Acevedo’s writing about food and cooking was so mouth-watering that I was hungry the whole time I read it. Well, her writing was actually evocative about everything in this delicious story.

The Book I Had to Fight My Teen Grandsons For:

The Toll by Neal Shusterman (S&S, 2019)

Let me remind readers that there are TWO of them and they BOTH read it before I got to. Is that grandmotherly sacrifice or what?

The Book That Helped Me Understand Cricket — At Least for a Minute or Two:

Pay Attention, Carter Jones by Gary D. Schmidt (Clarion, 2019)

I really understood cricket while I was reading this  – maybe, sort of, I think so anyway. Well, even if I’ve forgotten it all, I still loved this book!

The Book that Drove Me to Check My House for Bugs:

The Story That Cannot Be Told by J. Kasper Kramer (S&S/Atheneum, 2019)

This fascinating story based on Romanian history had me checking for bugs—the listening variety—under every surface! Yikes! Young readers need to know this history!

The Book that Nailed the Joy of a First Seaside Vacation:

All the Greys on Greene Street by Laura Tucker (Penguin/Viking, 2019)

There is so much that is stellar in this debut book but Tucker’s descriptions of a first experience at the sea during a Long Island vacation made me feel as if I was walking barefoot in the surf for the first time too.

The Book That Surprised Me the Most:

Let ‘Er Buck: George Fletcher, the People’s Champion by Vaunda Micheaux Nelson (Carolrhoda, 2019)

I’d been on a waitlist for this book for so long that I had forgotten all about it. When it came, it knocked my socks off! WOW, just WOW! Brilliant in every way! Text, illustrations, back matter, and research are all superb!

The Book that Cracks Me Up Just Thinking About It:

Bear Came Along by Richard T. Morris (Little, Brown, 2019)

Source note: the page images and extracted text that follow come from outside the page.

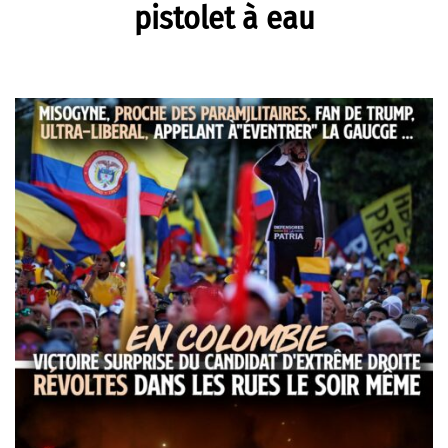
pistolet à eau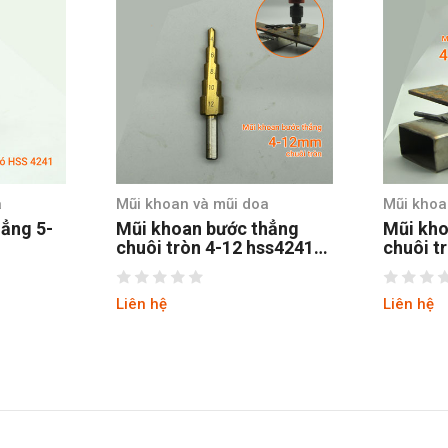
Mũi khoan và mũi doa
Mũi khoan và mũi d
Mũi khoan bước thẳng
Mũi khoan bước 
chuôi tròn 4-12 hss4241
chuôi tròn 4-20 h
tin
tin
Liên hệ
Liên hệ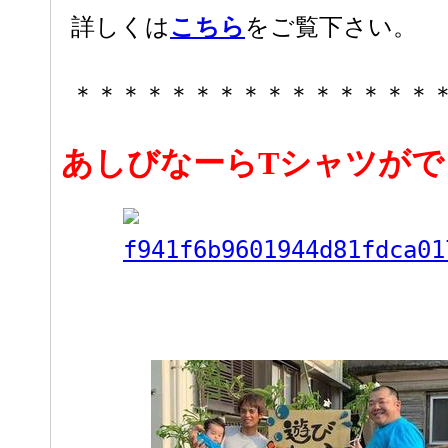
詳しくは
こちら
をご覧下さい。
＊＊＊＊＊＊＊＊＊＊＊＊＊＊＊
あしびなーらTシャツがで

‘Nuff said. This hilarious book just cracks me up every time!

 

Gondra’s Treasure – Dragon Lore History and Blended Families in a Picture Book

Lynn:  Readers might be surprised if we described a new picture book for the PreK-Gr.2 set as an introduction to dragon lore, its history and cultural differences, a story about biracial families and a sweet bedtime tale all in one. But if we then revealed that the author is the talented Linda Sue Park, all would be explained. Park’s new picture book, Gondra’s Treasure (Clarion, 2019), is all of those unusual elements and more and the result is completely charming.

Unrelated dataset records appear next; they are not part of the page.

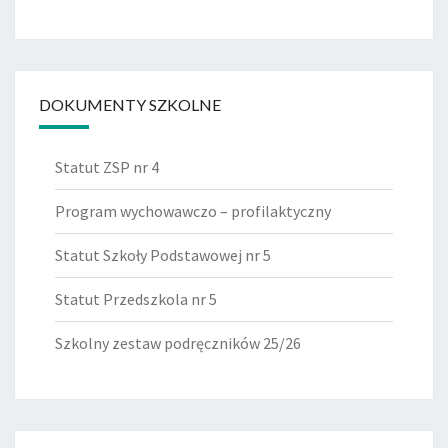
DOKUMENTY SZKOLNE
Statut ZSP nr 4
Program wychowawczo – profilaktyczny
Statut Szkoły Podstawowej nr 5
Statut Przedszkola nr 5
Szkolny zestaw podręczników 25/26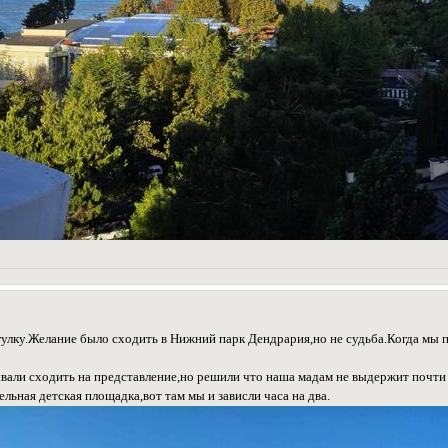
огулку.Желание было сходить в Нижний парк Дендрария,но не судьба.Когда мы
ли сходить на представление,но решили что наша мадам не выдержит почти 
ельная детская площадка,вот там мы и зависли часа на два.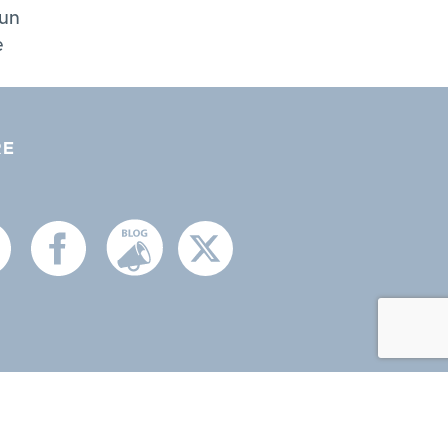
 un
e
RE
formité avec les réglementations. Personnalisez vos préf
litique de confidentialité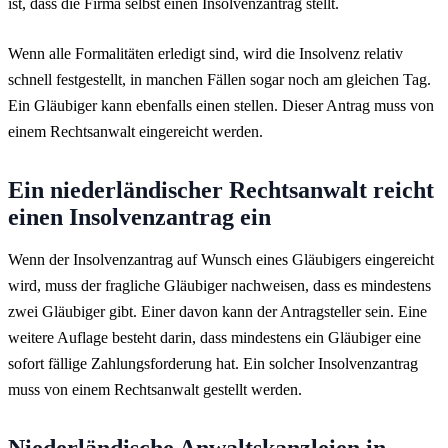
ist, dass die Firma selbst einen Insolvenzantrag stellt.
Wenn alle Formalitäten erledigt sind, wird die Insolvenz relativ
schnell festgestellt, in manchen Fällen sogar noch am gleichen Tag.
Ein Gläubiger kann ebenfalls einen stellen. Dieser Antrag muss von
einem Rechtsanwalt eingereicht werden.
Ein niederländischer Rechtsanwalt reicht
einen Insolvenzantrag ein
Wenn der Insolvenzantrag auf Wunsch eines Gläubigers eingereicht
wird, muss der fragliche Gläubiger nachweisen, dass es mindestens
zwei Gläubiger gibt. Einer davon kann der Antragsteller sein. Eine
weitere Auflage besteht darin, dass mindestens ein Gläubiger eine
sofort fällige Zahlungsforderung hat. Ein solcher Insolvenzantrag
muss von einem Rechtsanwalt gestellt werden.
Niederländische Anwaltskanzleien in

Gondra, a small dragon, confides that her mom’s family is from the West and her Dad’s is from the East. As Gondra goes on to describe her family, readers get an introductory lesson in dragon folklore and the cultural differences in the traditional stories. Gondra’s mother breathes fire and her father breathes mist. Her mother’s ancestors lived in caves with treasure and her father’s had a single magical pearl that could control the weather. Gondra herself is a charming mix of both and this blend is presented along with a loving banter between the parents that is both humorous and reassuring. In what is clearly bedtime routine, Gondra brushes her teeth, dons striped pajamas (with her tail sticking out)  and hauls her stuffed toy and a stack of books off to bed, asking on the way, “What happened to the magic pearl and all the treasure?”

“Oh, that’s right. We don’t need them

anymore – because I’m your treasure.”

While the simple dragon lore is front and center here, the subtle message of loving acceptance and biracial families is the sweetly told heart of this dragon tale.

Cindy: Linda Sue Park’s story is warm and tender and encouraging to children living in many types of blended families. The humor in the tale is brought to life brilliantly in Jennifer Black Reinhardt’s whimsical illustrations. Created in ink, watercolor and collage paper, they are bright and expressive and Gondra made me snort in almost every scene. Unfortunately, I produced neither flames nor mist. Sigh.

Gondra’s attempts to fly and the caution to only breathe fire with an adult present will be familiar to the intended audience who are learning new things or having to wait to learn them. Gondra’s imagination shines as she takes to a swing to soar in the air while she waits for her magic to unfold.

An author’s note explains the lore behind dragons from different regions and some theories related to dinosaur fossil beds as to how people on different continents imagined dragon stories. Or perhaps, dragons are real? Gondra makes me wish it were so.